Experiencing the climate this year in S.E. Alaska where July so far was cool and inclement it occurred to me that indoor, thermostat regulated lifestyles like those of average Americans detach humans from environmental sensitivity. I’ve spent decades in unheated shelters including Alaska, sometimes sleeping on the ground where I used ground temperature and insulating blankets to keep a gallon of water from freezing solid when the air temperature was zero Fahrenheit, so I am fairly sensitive to climate.
The effects of indoor, thermostat regulated lifestyles are fairly new in the course of human history. A couple of centuries ago people in the north were lucky to have a wood stove for cold winters and built their homes around the wood stove. Air conditioning didn’t exist much before electricity when the Gulf coast was populated by mosquitoes and outlaws. People worked hard to separate themselves from nature to a certain extent; they liked bright things, glitz and shiny and that desire to be relieved from the common dark, dour, sometimes dank conditions of homes lit by candles and perhaps kerosene lamps increased along with the advance of technology. People were attracted to neon lights like bugs are to bug lights. Indoor living with climate controlled environments became common as did machines for transport and to relieve work. Humans to some extent tried to forget the external and very real world of nature and were unconcerned with managing its health. In places like the Willamette Valley of Oregon and Puget Sound of the state of Washington urban and suburban sprawl overtook exceedingly fertile farmlands that had arisen when the great northwestern forests were converted into lumber. An irrational exuberance had overtaken humanity of the first world and it was based on segregating nature and placing mankind into an artificial, bug free, trouble free world.

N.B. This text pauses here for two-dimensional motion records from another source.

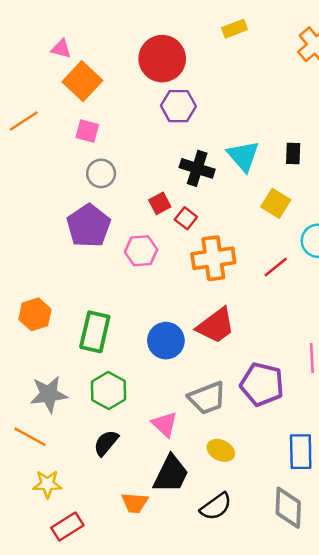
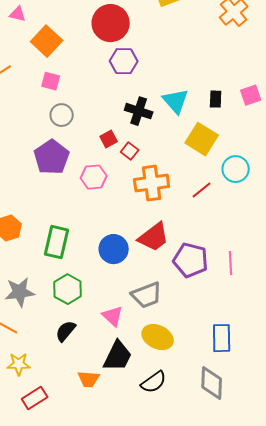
pink triangle: (61, 49) -> (18, 14), moved
yellow square: (276, 203) -> (202, 139), size x1.4
purple pentagon: (262, 384) -> (191, 260), moved
yellow ellipse: (221, 450) -> (158, 337), size x1.4

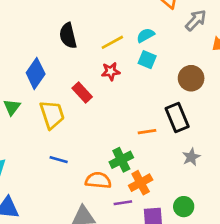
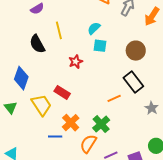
yellow line: (112, 42) -> (59, 30), moved, turned -60
red rectangle: (82, 92) -> (62, 92), moved
orange semicircle: (98, 180) -> (88, 144), turned -48
orange cross: (141, 183) -> (71, 123), moved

It is my belief that the irrational exuberance of living a lifetime in artificial environments has affected human psychology deeply. The bright lights and bling of the artificial has become the new normal and nature has become regarded as disreputable. Some associate nature with vermin and value its remaining ecospheric health only so far as to consider its monetary value if processed for market sale. The psychology of natural consumption inside the new nature of the artificial normalizes irrational exuberance. The addiction to a world of pastel colors, shiny objects, bright lights and machines has been joined with drugs, alcohol, tobacco and intoxicants of polluting and non-polluting kind so far as to make common human nature maladapted to experience subtle change of seasons effects directly on the senses, the varieties of darkness and light of winter months, and psychologically incapable of making serious remedies for gross natural habitat loss, mass species extinction and global warming.
In my opinion being aware of the problem is required for fixing those serious ecospheric, environmental challenges. It is probably impossible to get humanity to step back from the ecospheric ledge if it requires reducing consumption, so increasing efficiency through innovating new technological and environmental methods may be the most realistic way to proceed.
Politicians tend to be immersed in the general unnatural psychology of irrational exuberance and excess consumption. Americans buy some things just because they can and feel like it. They have disposable income that exceeds their basic needs for living. President Reagan was known as the great communicator. He was an optimist with a cheery disposition. Not only was he liked, he was trusted. President Reagan said that America’s best times were yet ahead. His optimism helped greatly to bring about the end of the Cold War 1.0. President Reagan had faith in God and that was honest. He too however personified the American greatness of consumption rather than environmentalism. The nation needs faith in God, environmental reformation and technological progress to move very far ahead in the way of progress. Blind allegiance to the politics of consumerism and a wrong understanding of Smith’s Wealth of Nations/Capitalism may deliver the U.S.A. to knock itself out crashing into an environmental limits wall.
I have written elsewhere on select approaches to take to make up with the nation and world’s ecosphere. The field of environmental economics is highly recommended. I would add here the observation that what is lacking in U.S. politics at the Federal level (actually quite a number of character items are lacking and in need of repair yet I will not digress) is creative thinking. Fixing the environment is a matter of solving inductive puzzles rather than deductive ones like crossword puzzles. Inductive puzzles bring one to see ways to put different technologies or tools together to make something to solve problems and challenges. From pieces in the world comprising everything that exists, one selects pieces to invent a puzzle picture that solves the problem.